All of that notwithstanding, just about anything will be better than using the same password at every site.
- Charlie B
  
  30 passwords you can’t remember aren’t better than one you can.
  - http://www.aarongilliland.com/ Aaron Gilliland
    
    “It depends.”
    
    If the one you can remember is for a password manager and the ones stored in the password manager are long, random, and unique, then you’re doing well.
    
    If you’re using the same ultra-memorable password on every site, one breach exposes everything.
    
    The intersection of security and human factors is a series of trade-offs.
    - Daemonworks
      
      On the other hand, if the password manager’s data file ever gets corrupt, or the HD crashes or whatever, you’re looking at having an annoying time getting back into everything.
      - http://www.aarongilliland.com/ Aaron Gilliland
        
        True. It’s a question of Things You Can Control vs. Things You Can’t Control. Making 5 backups on 5 physically separate devices is easier than policing user data protection at your 20 favourite websites.
    - Charlie B
      
      I was talking about important passwords, like for BGP routers and certificate issuance. Website passwords aren’t really important, in the relative scheme of things; I can always make a new one of those, even for a bank site.
      
      If anyone gets even one of my important passwords, they can do so much damage it really won’t matter if they get more than one. If you are on fire and you can’t put it out, does it matter if you have an extra ounce of parafin in your pocket?
Daemonworks

Relatively simple solution: don’t use english.
- solstone
  
  Good advice, but also don’t use just one other language. And for extra points use the names of obscure fictional characters or other fictional details, again not just from one source. Mix together and liberally l33t it up.
- ujin
  
  Finally a good use for my Esperanto lessons!
- Wreckrob8
  
  That’s what I do but the more obscure the language the better and only one phrase in each language.
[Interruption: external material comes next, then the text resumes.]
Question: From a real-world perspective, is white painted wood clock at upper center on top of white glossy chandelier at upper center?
Then all I have to do to associate any particular password/passphrase with a particular account is number them 1 = Hungarian = ……. 2 = Georgian = ……. and so on. It helps if you were a bit obsessive as a kid and read grammars for fun (maybe I was just weird).
- digi_owl
  
  https://en.wikipedia.org/wiki/Code_talker
Fex

“The results are discouraging: by our metrics, even 5-word phrases would be highly insecure against offline attacks, with fewer than 30 bits of work compromising over half of users.”

Downside: Passphrases suck.
Upside: Researchers discover awesome new compression algorithm for ebooks.
http://profile.yahoo.com/HYXU2EBRQ6MPHR3QSTOOCKYU2M Yiddish

A passphrase is a sequence of words or other text used to control access to a computer system, program or data.
http://profiles.google.com/peterwok Peter Ellis

As the authors say, this only holds true if you restrict yourself to naturally-occurring n-grams. They justify this by saying that’s what people tend to use – but is this because people can’t remember more random passphrases, or because they don’t generate them spontaneously when asked to pick a passphrase?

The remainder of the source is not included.